Richard Corben: Of those Love is the most important. In a series of this length, there is enough space to explore several themes and how they relate to the lead character.
GP: Is it easier to both write and draw a series? Does it make it easier to realize the full story, or can it be easier to have another creator work on the story or art?
RC: For me it is certainly not easy to write and draw a story. But it is much more fulfilling to have complete control over my work, at least as much as is possible. I enjoy visualizing other writer’s stories, but when I write myself, I keep having further ideas about a scenario and I’m free to utilize them.
GP: This is a story from different times, from both the unknown setting for the natives and an earlier time for the driver and the academic. Is it hard to balance the narrative when changing the era of writing?
RC: Obviously, I don’t know what the hell I’m doing. My idea is to start in a prehistoric setting, and then try to make some connections to later events. The narrator character, Mag the hag, is one way of creating continuity between story events widely separated in time. I’m not so much trying to make a balance as to create a unity between the first book and later books.
GP: Why did you choose New England as the setting for this story? And why also choose a real place but then use a fictitious one for the city (Arkham)?
RC: My intention is to correlate several settings here. I admit part of my goal was to create a pastiche of some of the themes used by Lovecraft; Arkham and the Miskatonic University are obvious Lovecraftian links. There are also other instances where I use real things as well as fictitious ones, such as the real Indian tribe, the Tlingits, and a made up one, the Cthanhluks.
GP: The conflict here seems to not only be man versus man, but also man versus wilderness, as the characters struggle without fire for warmth or being stuck in a snowstorm. Are there challenges to writing when a protagonist is the natural world?

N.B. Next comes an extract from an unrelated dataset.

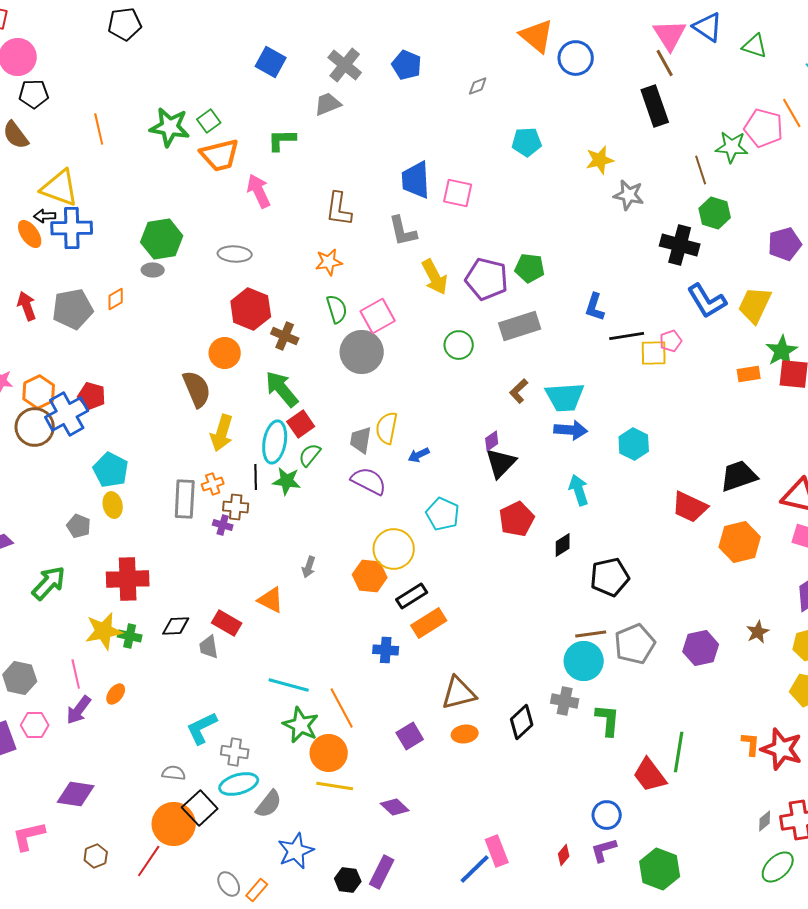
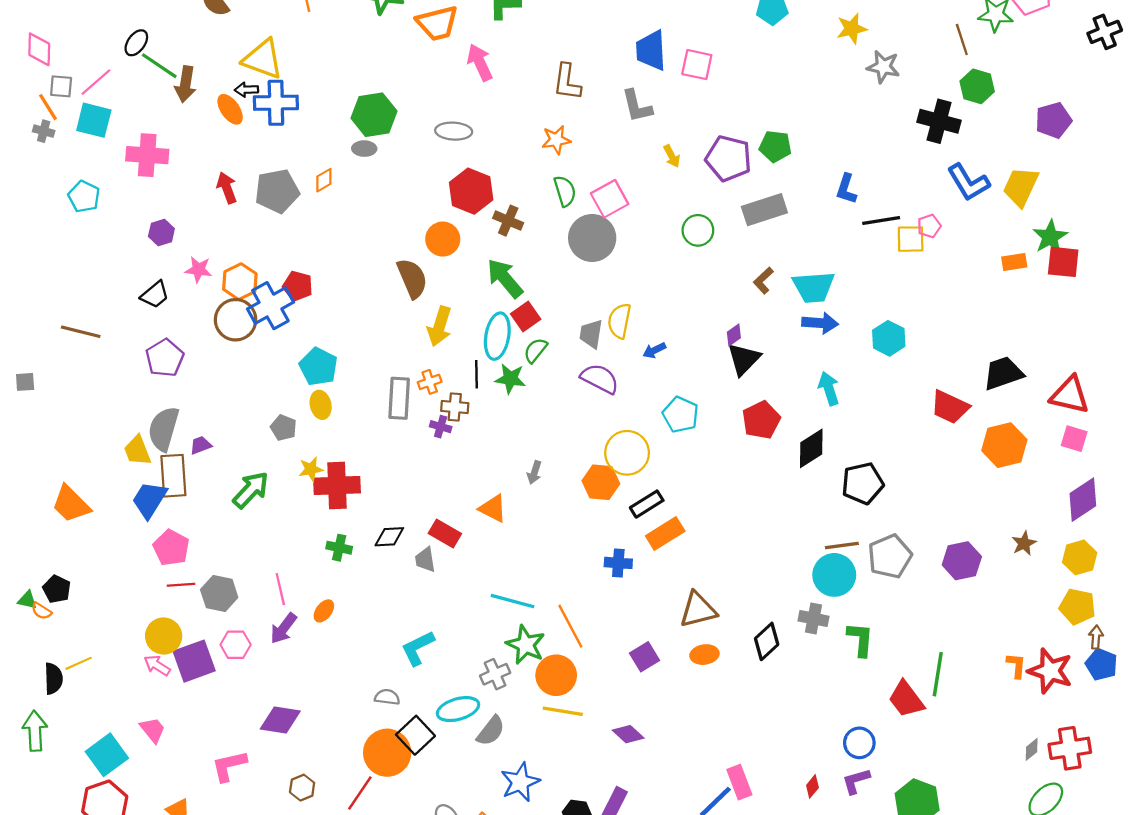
yellow arrow: (435, 277) -> (672, 156), size x0.6
black diamond: (563, 545) -> (811, 448), size x1.5
yellow star: (104, 631) -> (311, 469), moved, size x0.6
gray cross: (235, 752) -> (495, 674), moved, turned -32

RC: In this case I’m drawing from my own anxiety and awe of the vast Northern forests. It is a common practice to isolate characters in a remote setting. I wanted to escalate this idea and put them in an extremely remote setting. Much of man’s efforts are spent on conquering nature. I want to show that in some cases, nature can’t be conquered.
GP: Race plays a part in the narrative here as well. Of course the characters are showing signs of their own prejudice, but how do you approach this as a writer to make the characters still approachable?
RC: Racial bigotry has always been with us. In the time period that I’m portraying, it was common even among intelligent sophisticated social groups. I don’t want to give away an important plot conclusion, but Clark’s prejudices will haunt him further in the story, hopefully in unexpected ways.
GP: There are a lot more questions than answers after this impressive first issue. Any clues on where the story might be going?
RC: The plot will become more entangled with more sinister characters in more atmospherically moody settings before Clark can figure out and fight his way through the situation. The writing and drawing is still a challenge to me. I hope the readers enjoy it as much as I do creating it.